The Death Of The Clean, Well-Lighted Movie Place

I remember when Electronics Boutique was a premium retail location.

My good friend John Harwood was the manager of EB in a local mall, which is how I met him, and his store was amazing. I still remember the drive out there at lunchtime, looking forward to picking up the newest game and staying to talk about gaming for a while.

The long, slow decline began when EB suddenly started carrying all kinds of trading cards and non-gaming merchandise. Then they started selling used games.

John was long gone by this time, so he didn't have to suffer through the shrinkage of shelf space for new games, the increasing space for used games, and the used car salesman approach to customers. It took years, but Electronics Boutique went from being a premium location to being a used game flea market.
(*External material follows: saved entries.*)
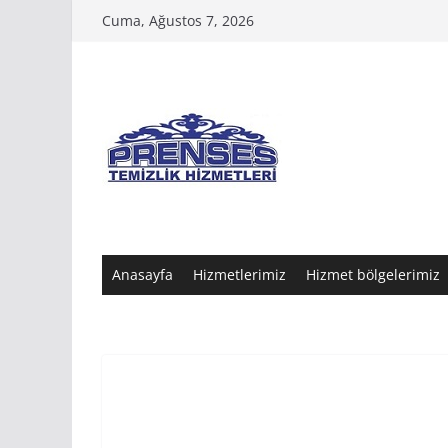
Skip
Cuma, Ağustos 7, 2026
to
content
Anasayfa
Hizmetlerimiz
Hizmet bölgelerimiz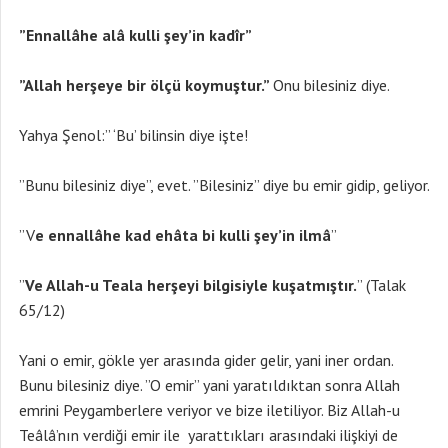
”Ennallâhe alâ kulli şey’in kadîr”
”Allah herşeye bir ölçü koymuştur.”
Onu bilesiniz diye.
Yahya Şenol:” ‘Bu’ bilinsin diye işte!
”Bunu bilesiniz diye”, evet. ”Bilesiniz” diye bu emir gidip, geliyor.
”V
e ennallâhe kad ehâta bi kulli şey’in ilmâ
”
”
Ve Allah-u Teala herşeyi bilgisiyle kuşatmıştır.
” (Talak
65/12)
Yani o emir, gökle yer arasında gider gelir, yani iner ordan.
Bunu bilesiniz diye. ”O emir” yani yaratıldıktan sonra Allah
emrini Peygamberlere veriyor ve bize iletiliyor. Biz Allah-u
Teâlâ’nın verdiği emir ile yarattıkları arasındaki ilişkiyi de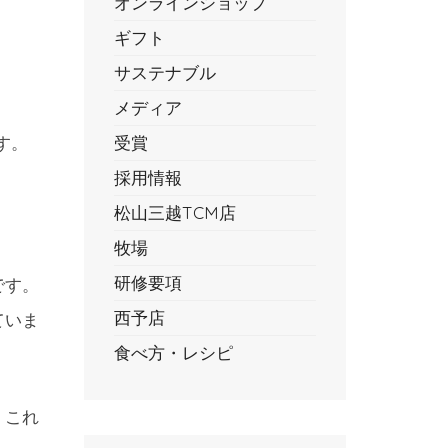
オンラインショップ
ギフト
サステナブル
メディア
す。
受賞
採用情報
松山三越TCM店
牧場
研修要項
です。
西予店
ていま
食べ方・レシピ
、これ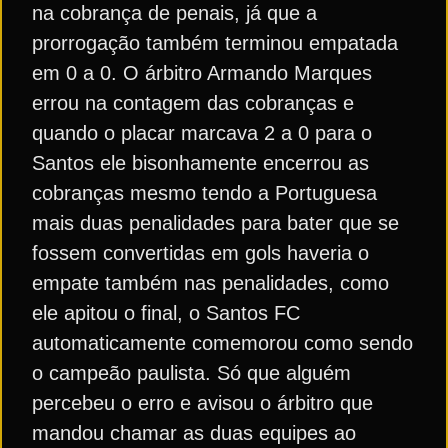
na cobrança de penais, já que a
prorrogação também terminou empatada
em 0 a 0. O árbitro Armando Marques
errou na contagem das cobranças e
quando o placar marcava 2 a 0 para o
Santos ele bisonhamente encerrou as
cobranças mesmo tendo a Portuguesa
mais duas penalidades para bater que se
fossem convertidas em gols haveria o
empate também nas penalidades, como
ele apitou o final, o Santos FC
automaticamente comemorou como sendo
o campeão paulista. Só que alguém
percebeu o erro e avisou o árbitro que
mandou chamar as duas equipes ao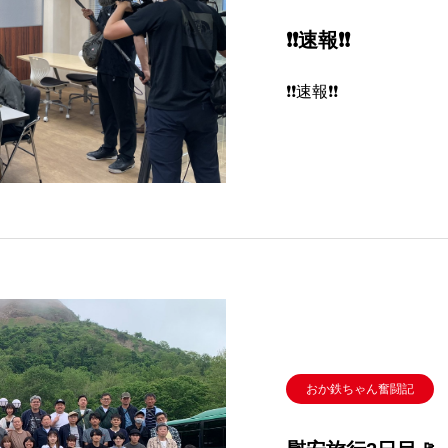
❗❗速報❗❗
❗❗速報❗❗
おか鉄ちゃん奮闘記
Part of this change was reflected in the merchandising of the store. It just looked down market. The store started getting very cluttered, and the general feel of the store became completely incoherent.

I was reminded of this today when I went to Blockbuster, looking to rent a copy of the newly-released Blu-ray version of Ghostbusters. I remember Blockbuster as well-organized and merchandised.

A clean, well-lighted movie store, so to speak.

I obviously haven't been to Blockbuster in quite a while, though, because boy, has it changed. They used to get all the new releases every Tuesday, but when I tried to rent Ghostbusters, one store didn't have it, and a second store said they only had new copies to sell. The clerk at the second store said it would be a week before they had rental copies.

Well, that's certainly timely.

The merchandising has completely changed, too. It's vintage flea market, with a huge amount of space being given to used discs. In short, it looks exactly like EB did when it became a place you went to as a last resort.

I understand that business models will change over time to what is perceived as the most profitable strategy. What I can't figure out, though, is why selling used products seems to require the crapification of merchandising and the general collapse of order.